■ **Requirement**
Among these entries, how many lines contain "klein"? Say the number and nothing else.

■ **Collected data entries**
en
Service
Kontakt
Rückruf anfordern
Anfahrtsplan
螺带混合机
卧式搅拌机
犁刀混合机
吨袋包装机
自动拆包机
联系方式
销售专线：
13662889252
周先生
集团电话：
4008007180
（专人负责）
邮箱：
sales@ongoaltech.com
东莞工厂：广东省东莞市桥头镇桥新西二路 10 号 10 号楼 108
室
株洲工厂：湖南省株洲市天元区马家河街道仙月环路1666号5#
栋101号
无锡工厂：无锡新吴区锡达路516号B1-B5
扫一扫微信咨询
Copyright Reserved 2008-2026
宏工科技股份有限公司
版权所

* * *

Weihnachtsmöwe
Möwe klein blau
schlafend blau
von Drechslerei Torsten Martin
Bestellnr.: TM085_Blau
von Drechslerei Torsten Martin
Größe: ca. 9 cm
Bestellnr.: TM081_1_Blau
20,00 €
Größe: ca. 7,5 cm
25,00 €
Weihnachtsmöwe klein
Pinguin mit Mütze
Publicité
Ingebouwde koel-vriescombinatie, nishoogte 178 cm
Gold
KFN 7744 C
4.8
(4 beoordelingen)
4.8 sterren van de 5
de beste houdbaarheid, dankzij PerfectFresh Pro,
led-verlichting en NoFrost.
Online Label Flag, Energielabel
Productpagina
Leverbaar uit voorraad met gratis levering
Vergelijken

* * *

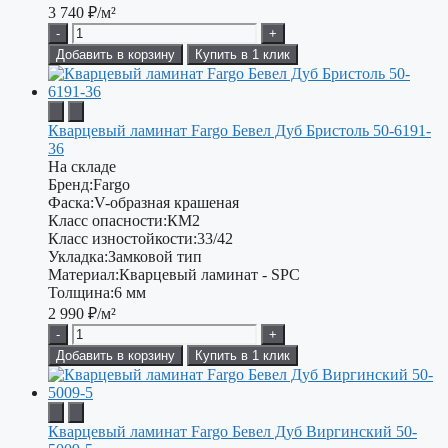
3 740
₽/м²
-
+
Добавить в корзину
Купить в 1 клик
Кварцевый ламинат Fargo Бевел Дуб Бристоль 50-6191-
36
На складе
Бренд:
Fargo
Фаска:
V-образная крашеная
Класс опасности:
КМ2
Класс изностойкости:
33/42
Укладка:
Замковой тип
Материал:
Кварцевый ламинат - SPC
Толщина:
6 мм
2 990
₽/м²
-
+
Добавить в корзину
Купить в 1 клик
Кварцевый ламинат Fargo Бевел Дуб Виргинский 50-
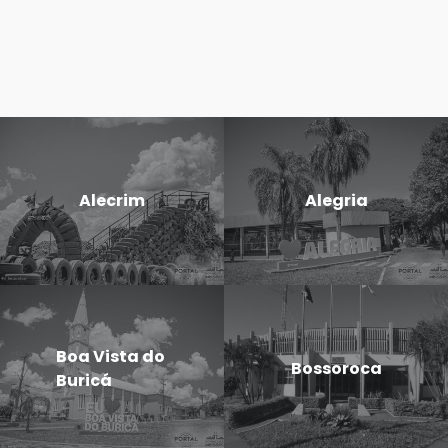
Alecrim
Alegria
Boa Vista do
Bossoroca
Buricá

■ **Exercise solution**
2